Records excerpted from a collection
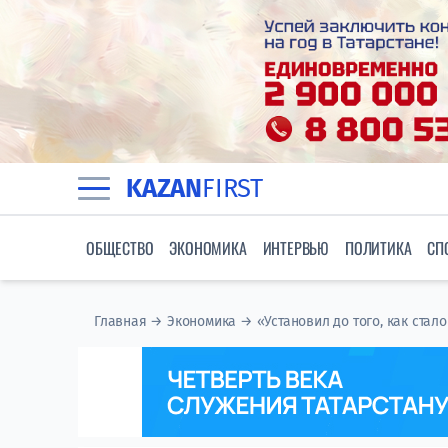
KAZAN
FIRST
ОБЩЕСТВО
ЭКОНОМИКА
ИНТЕРВЬЮ
ПОЛИТИКА
СП
Главная
→
Экономика
→
«Установил до того, как ста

**Problem to work on**
In the answer, the data should reappear exactly, with no pictures.

**Solution**
KAZAN
FIRST
ОБЩЕСТВО
ЭКОНОМИКА
ИНТЕРВЬЮ
ПОЛИТИКА
СП
Главная
→
Экономика
→
«Установил до того, как ста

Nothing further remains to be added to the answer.